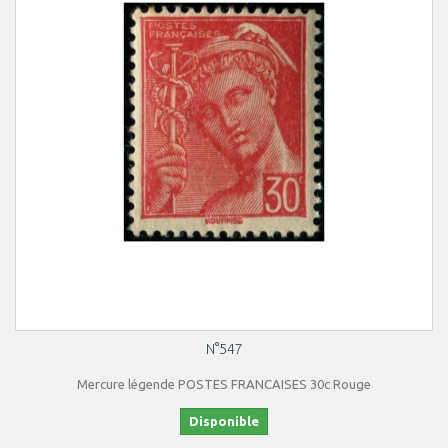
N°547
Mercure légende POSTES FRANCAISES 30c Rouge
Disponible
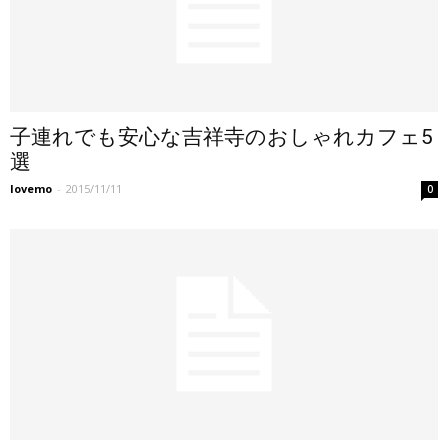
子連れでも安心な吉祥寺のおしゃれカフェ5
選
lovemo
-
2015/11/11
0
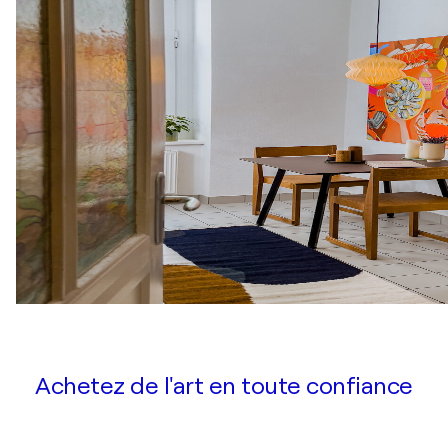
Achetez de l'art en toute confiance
______________________________
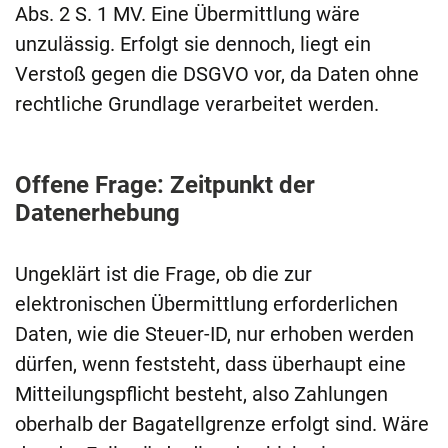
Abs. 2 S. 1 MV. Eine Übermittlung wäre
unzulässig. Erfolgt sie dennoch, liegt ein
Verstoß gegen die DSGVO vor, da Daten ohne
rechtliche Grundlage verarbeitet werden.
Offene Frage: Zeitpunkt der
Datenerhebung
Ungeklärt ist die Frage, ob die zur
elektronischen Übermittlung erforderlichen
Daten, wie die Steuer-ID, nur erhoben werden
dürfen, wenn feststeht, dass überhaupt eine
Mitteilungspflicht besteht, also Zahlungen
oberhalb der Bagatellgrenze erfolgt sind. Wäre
______________________________
WHAT TO DO:
Quote the data above from the line containing "rechtliche Grundlage verarbeitet werden." to the line containing "oberhalb der Bagatellgrenze", inclusive, and stop.

REPLY TO THE EXERCISE:
rechtliche Grundlage verarbeitet werden.
Offene Frage: Zeitpunkt der
Datenerhebung
Ungeklärt ist die Frage, ob die zur
elektronischen Übermittlung erforderlichen
Daten, wie die Steuer-ID, nur erhoben werden
dürfen, wenn feststeht, dass überhaupt eine
Mitteilungspflicht besteht, also Zahlungen
oberhalb der Bagatellgrenze erfolgt sind. Wäre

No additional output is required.